I guess growing food can also be considered slow-food! With a pot, some compost and a packet of seeds- the simplest of crops to grow are radish and salads. Radishes come in many varieties, my favourite is the French Breakfast. Delicious dipped in humous or sliced to top crackers and cheese.
I'm a huge fan of tea and preserving fruit, vegetables, herbs and flowers from the garden. The process of picking and/or foraging our own food to then preserve in some way is a wonderful mindful practice, giving thanks to Mother nature for her bounty, in the knowledge that you can enjoy your pickings at a later day.
Lots of herbs can be grown in a container such as mint, chamomile and lemon balm. Simply collect the leaves and or flowers to use either fresh or dry them for a few days before storing in a jar. For making a slow paced cuppa, I've lots more ideas here.
Foraging is a beautiful activity that will have you exploring the great outdoors for hours. In Ireland there are different edible species to forage every month. The rosehips are always particularly beautiful and delicious.
Simmered in water and sugar, blended and strained to make a light syrup, mixed with sparkling water for a refreshing drink or added to water kefir for its second ferment.

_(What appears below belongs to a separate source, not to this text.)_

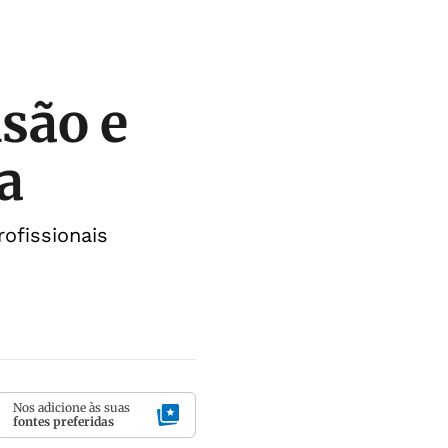
são e
a
ofissionais
Nos adicione às suas
fontes preferidas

It reminds me of my childhood, drinking 'roosvicee' (a traditional Dutch cordial) in my Oma's garden.
For the ultimate in slow food preparation and preservation, sourdough baking, dehydrating, and sprouting foods are all kitchen activities that need a little planning and time. I feel that the planning of making something that needs time can be a mindful process in its self. Knowing I have to wait a good while before I see the fruits of my labour, so to speak, helps me cultivate patience. I simply love baking sourdough bread, with my favourite recipe (by far) from Nicola Galloway. Dehydrated flowers and herbs are jarred up to use in teas and baking (calendula flowers are a great addition to the menopause loaf) and sprouted seeds such as broccoli seeds, are added to stuffed pitta breads or baked jacket potatoes.
And so finally, this wouldn't be a nutrition blog post about slowing down if I weren't to mention the benefits of mindful eating. Placing our awareness solely on what we are eating, chewing slowly and taking the time to consider the flavour, texture and temperature of our food can have wonderful benefits for both our relationship with food and our digestive comfort.
The simple phrase I share with clients includes the invitation to...
and chew well"
I plan to write a more in depth and evidence based post about the benefits of mindful eating, but until then, I invite you to slow down with both the choosing and preparing your food, and then also the eating. See if you notice a difference.
Because that's what mindfulness is, giving yourself the time to notice. And by cultivating the practice of slowing down, it offers us more space to do exactly that. Simply notice.